The technique of magnetic resonance fingerprinting allows for rapid simultaneous measurements of T1 and T2 [36]. This technique was developed in the brain, and due to additional challenges of large scale B1 and B0 inhomogeneties and respiratory motion, has only recently been applied in the abdomen and pelvis [37,38,39,40]. Promising results for solid organs (e.g. liver, kidney [37], pancreas [39]) have been obtained; however, it has yet to be applied in the bowel. This may be because in-plane resolution for adequate bowel wall delineation may be difficult to achieve during the breath-hold scans currently required. Higher resolution and combined diffusion scans have been applied in the pelvis where breathholding is not an issue [40].

Our study had some limitations. We included a relatively small number of participants to this study due to the need for oral bowel preparation and administration of anti-spasmodics. Some data were also lost due to through-plane motion of the bowel between the different acquisitions of the T1 and T2 data and as the decision to reject data for motion was an observer task for T1 there were discrepancies between the observers as to which data to exclude. A 3D approach to data acquisition and a more automated approach to identify large scale motion would reduce the amount of data with these errors and discrepancies between observers. Most of the data analyses involved manual drawing of the ROIs, which added noise to the measurements from both the individual ROI defined and the placement of the ROIs along the bowel wall. These two factors probably provided most of the differences between the 2 observers. Only the IVIM data were derived from a large number of slices covering the majority of the small bowel. This was not the case in T2, T1 and MTR, and so the results are not directly comparable between measures. Expanding the measurements to multiple slices or 3D acquisition would be one way to overcome this particular limitation. The performance of some of these measures may be improved in diseased tissue where wall thickness is increased and motility reduced.
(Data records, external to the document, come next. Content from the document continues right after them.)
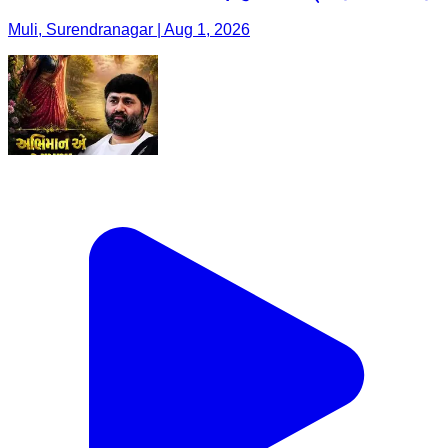
Muli, Surendranagar | Aug 1, 2026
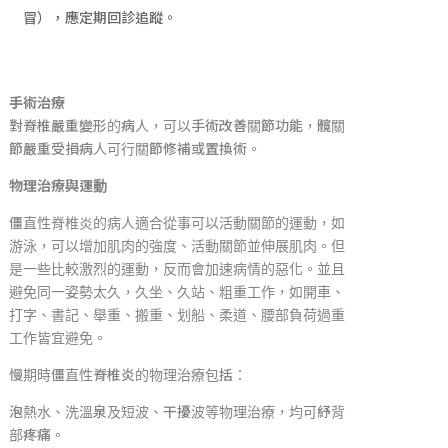
冒），應定期回診追蹤。
手術治療
對脊椎嚴重變形的病人，可以手術改善關節功能，髖關
節嚴重受損病人可行關節修補或置換術。
物理治療與運動
僵直性脊椎炎的病人適合從事可以活動關節的運動，如
游泳，可以增加肌肉的強度、活動關節並伸展肌肉。但
是一些比較激烈的運動，反而會加速病情的惡化。並且
避免同一姿勢太久，久坐、久站、粗重工作，如開車、
打字、書記、舉重、搬重、划船、柔道、腰部負荷過重
工作皆宜避免。
慢期時僵直性脊椎炎的物理治療包括：
泡熱水、洗溫泉及短波、干擾波等物理治療，均可紓背
部疼痛。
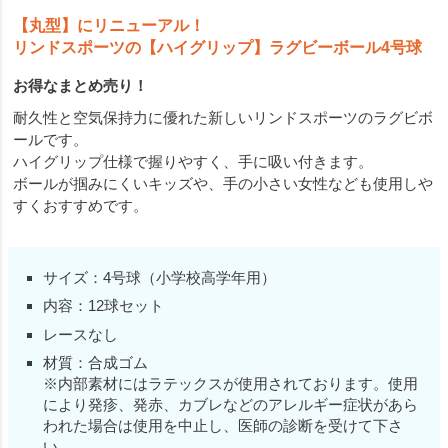
【丸型】にリニューアル！
リンドスポーツの【ハイグリップ】ラグビーボール4号球
お得なまとめ売り！
耐久性と空気保持力に優れた新しいリンドスポーツのラグビボ
ールです。
ハイグリップ仕様で握りやすく、手に吸い付きます。
ボールが掴みにくいキッズや、手の小さい女性なども使用しや
すくおすすめです。
サイズ：4号球（小学校高学年用）
内容：12球セット
レースなし
材質：合成ゴム
※内部素材にはラテックスが使用されております。使用
により発疹、発赤、カブレなどのアレルギー症状があら
われた場合は使用を中止し、医師の診断を受けて下さ
い。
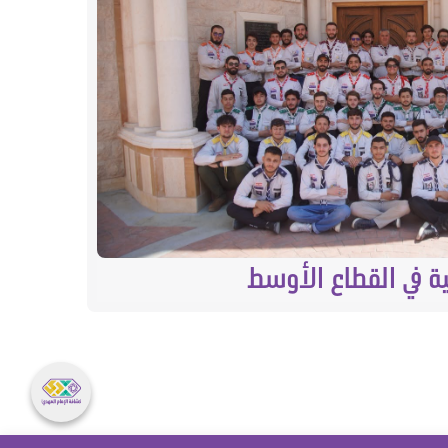
مسرح و
بية في القطاع الأوسط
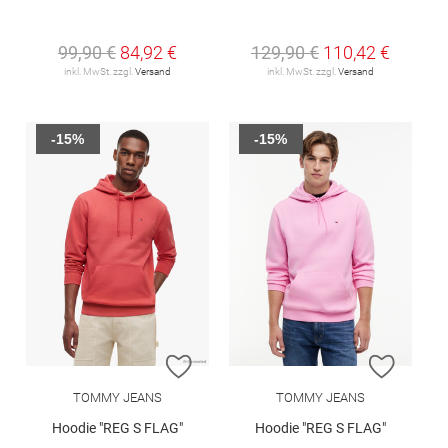
99,90 €
84,92 €
129,90 €
110,42 €
inkl. MwSt. zzgl.
Versand
inkl. MwSt. zzgl.
Versand
-15%
-15%
ZUR WUNSCHLISTE HINZUFÜGEN
ZUR W
TOMMY JEANS
TOMMY JEANS
Hoodie "REG S FLAG"
Hoodie "REG S FLAG"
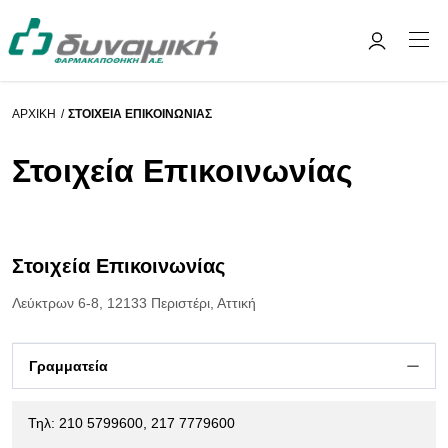
ΑΡΧΙΚΉ
ΣΤΟΙΧΕΊΑ ΕΠΙΚΟΙΝΩΝΊΑΣ
Στοιχεία Επικοινωνίας
Στοιχεία Επικοινωνίας
Λεύκτρων 6-8, 12133 Περιστέρι, Αττική
Γραμματεία
Τηλ: 210 5799600, 217 7779600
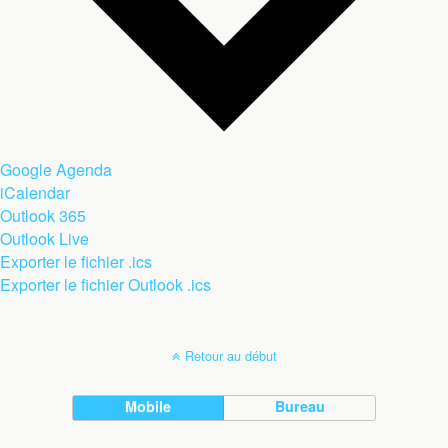
Google Agenda
iCalendar
Outlook 365
Outlook Live
Exporter le fichier .ics
Exporter le fichier Outlook .ics
Retour au début
Mobile
Bureau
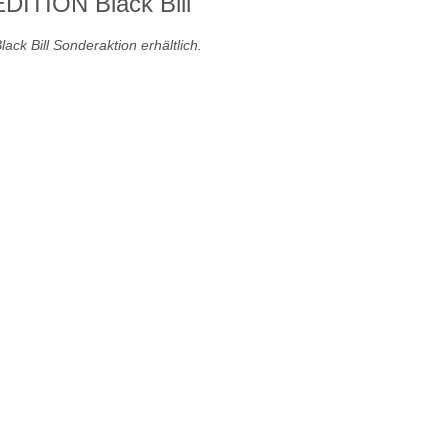
DITION Black Bill
ack Bill Sonderaktion erhältlich.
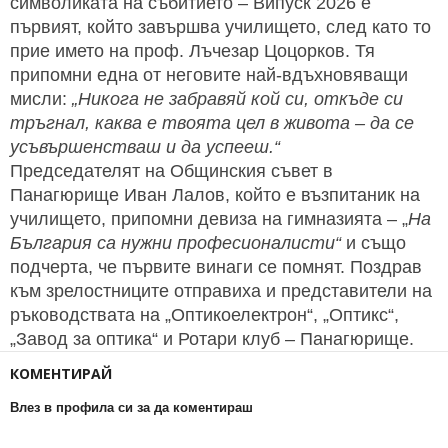
символиката на събитието – Випуск 2026 е
първият, който завършва училището, след като то
прие името на проф. Лъчезар Цоцорков. Тя
припомни една от неговите най-вдъхновяващи
мисли:
„Никога не забравяй кой си, откъде си
тръгнал, каква е твоята цел в живота – да се
усъвършенстваш и да успееш.“
Председателят на Общинския съвет в
Панагюрище Иван Лалов, който е възпитаник на
училището, припомни девиза на гимназията – „
На
България са нужни професионалисти“
и също
подчерта, че първите винаги се помнят. Поздрав
към зрелостниците отправиха и представители на
ръководствата на „Оптикоелектрон“, „Оптикс“,
„Завод за оптика“ и Ротари клуб – Панагюрище.
КОМЕНТИРАЙ
Влез в профила си за да коментираш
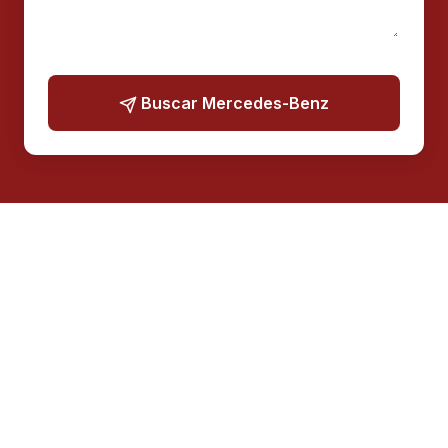
Buscar Mercedes-Benz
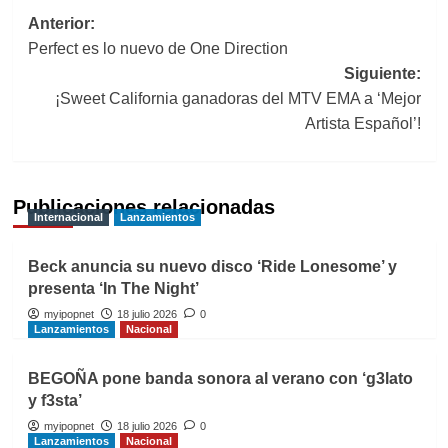
Navegación
Anterior:
Perfect es lo nuevo de One Direction
de
Siguiente:
entradas
¡Sweet California ganadoras del MTV EMA a ‘Mejor
Artista Español’!
Publicaciones relacionadas
Internacional
Lanzamientos
Beck anuncia su nuevo disco ‘Ride Lonesome’ y
presenta ‘In The Night’
myipopnet
18 julio 2026
0
Lanzamientos
Nacional
BEGOÑA pone banda sonora al verano con ‘g3lato
y f3sta’
myipopnet
18 julio 2026
0
Lanzamientos
Nacional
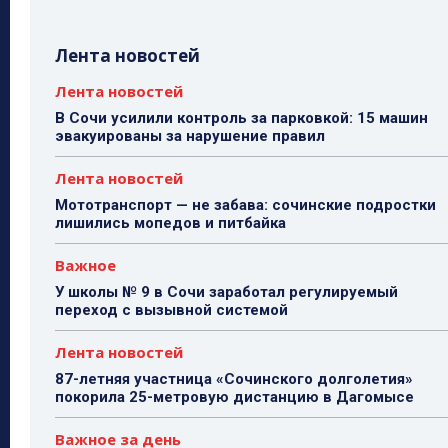
Лента новостей
Лента новостей
В Сочи усилили контроль за парковкой: 15 машин
эвакуированы за нарушение правил
Лента новостей
Мототранспорт — не забава: сочинские подростки
лишились мопедов и питбайка
Важное
У школы № 9 в Сочи заработал регулируемый
переход с вызывной системой
Лента новостей
87-летняя участница «Сочинского долголетия»
покорила 25-метровую дистанцию в Дагомысе
Важное за день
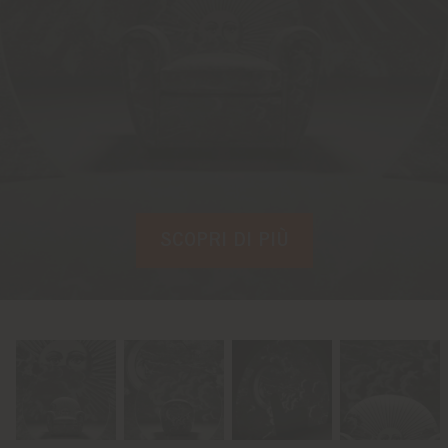
SCOPRI DI PIÙ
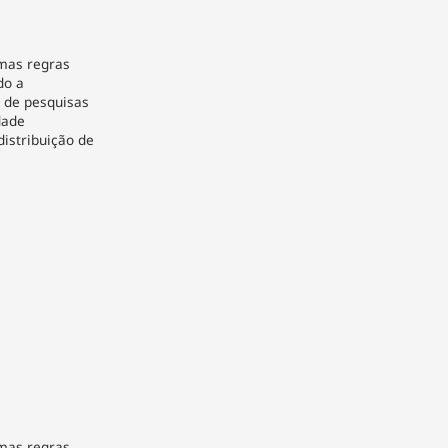
umas regras
do a
o de pesquisas
idade
 distribuição de
umas regras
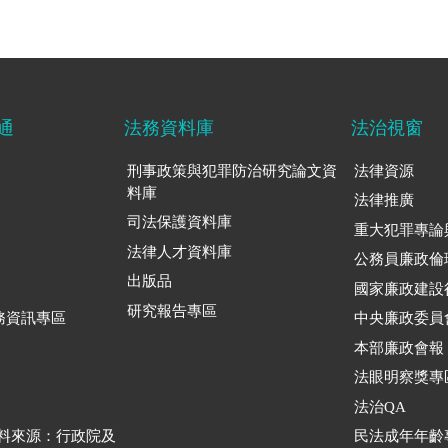
通
法務資料庫
法治視窗
刑事政策與犯罪防治研究論文資
法律資源
料庫
法律推廣
司法保護資料庫
重大犯罪專論
法律人才資料庫
公務員廉政倫
出版品
國家廉政建設
研究報告專區
務資訊專區
中央廉政委員
本部廉政會報
法眼明察獎專
法治QA
資料來源：行政院及
民法成年年齡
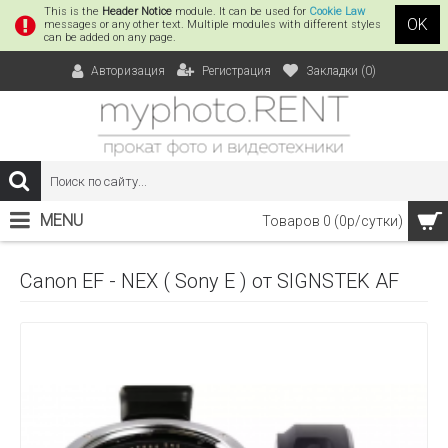
This is the
Header Notice
module. It can be used for
Cookie Law
OK
messages or any other text. Multiple modules with different styles
can be added on any page.
Регистрация
Закладки (
0
)
Авторизация
MENU
Товаров 0 (0р/сутки)
Canon EF - NEX ( Sony E ) от SIGNSTEK AF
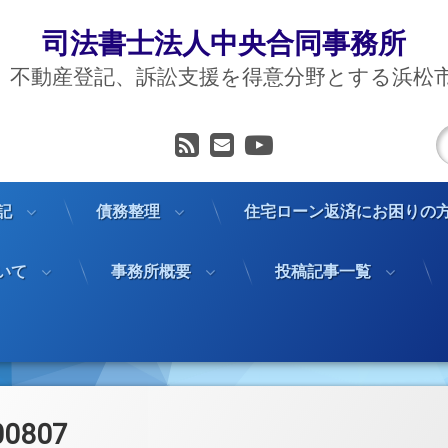
司法書士法人中央合同事務所
、不動産登記、訴訟支援を得意分野とする浜松
RSS
メールアドレス
YouTube
記
債務整理
住宅ローン返済にお困りの
いて
事務所概要
投稿記事一覧
00807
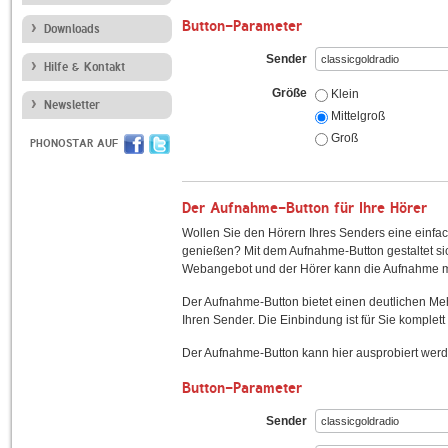
Button-Parameter
Downloads
Sender
Hilfe & Kontakt
Größe
Klein
Newsletter
Mittelgroß
Groß
PHONOSTAR AUF
Der Aufnahme-Button für Ihre Hörer
Wollen Sie den Hörern Ihres Senders eine einfac
genießen? Mit dem Aufnahme-Button gestaltet sic
Webangebot und der Hörer kann die Aufnahme mi
Der Aufnahme-Button bietet einen deutlichen M
Ihren Sender. Die Einbindung ist für Sie komplett 
Der Aufnahme-Button kann hier ausprobiert werd
Button-Parameter
Sender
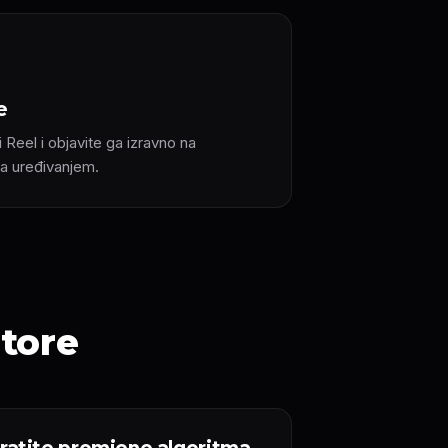
e
 Reel i objavite ga izravno na
a uređivanjem.
atore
In conclusion, our study assessed the repeatability of 7 quantitative parameters in the assessment of small bowel walls and measured the observer agreement. In the bowel wall, test–retest repeatability was excellent for ADC, D, MTR, T1, good for PF, and acceptable for T2, but was poor for D*, whereas the inter- and intra-observer agreement was good for T2, ADC and D. Overall, T2, ADC and D performed best for the methods and scan times used in this technical validation study. Further studies are needed to investigate the aetiology of the changes observed in these parameters to fully understand their role and potential use in the small bowel wall. Moroever, 3D or multiple slice imaging and more automated analyses will invariably decrease bias and variability within these readouts.